Из штаба от лейтенанта Стоюнина прибежал в роту связной Никифоров, нашел меня и передал приказ отступать. По возможности незаметно сняться с занимаемого рубежа и двигаться на восток, в направлении деревни Рогожка, оставив небольшое прикрытие. Приказ меня ошеломил. Мы отразили вражеские атаки. Мы выстояли!.. Зачем же нужно было вступать в бой, терять людей, лить кровь?.. Не было ли это предательством? Или обстановка, сложившаяся на других участках, вынуждала к отходу? Скорее всего именно так и было. Ведь нам виден фронт на полкилометра вправо и на столько же влево. Что делалось дальше, неизвестно…
К вечеру, уложив в братскую могилу комбата Суворова, мы отошли, оставив политую вражеской и своей кровью горящую землю.
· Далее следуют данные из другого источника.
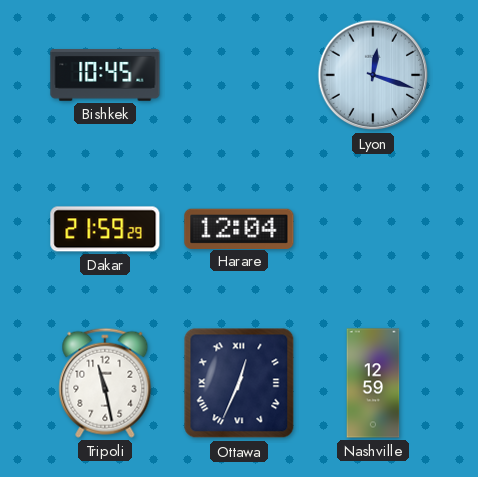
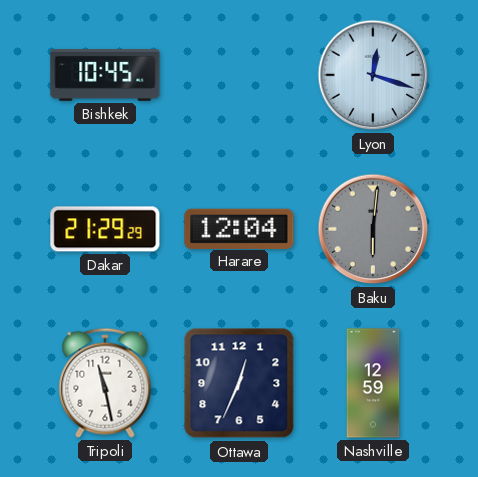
Dakar: 21:59 -> 21:29
Baku: none -> 6:01
Ottawa numerals: Roman -> Arabic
Курилась, горела рожь. Сизые крутые волны дыма, перемешанного с пеплом, перекатывались над полем, взмывали над лощиной, застилая приметы только что затихшего сражения.
Измученная боями рота отходила к хутору. С окопчиками и стрелковыми ячейками бойцы расставались с угрюмой принужденностью; не вперед рвались, а забирались в глубь своей земли, словно страшными вехами отмечая дорогу могилами погибших товарищей. Красноармейцы изнуренно шагали среди кустарников, пригибались скорее по привычке, чем по необходимости, с нескрываемой усталой злобой и опаской оглядывались на лесок, куда уполз, зализывая раны, враг. Немцы, кажется, зареклись наступать на нашем участке.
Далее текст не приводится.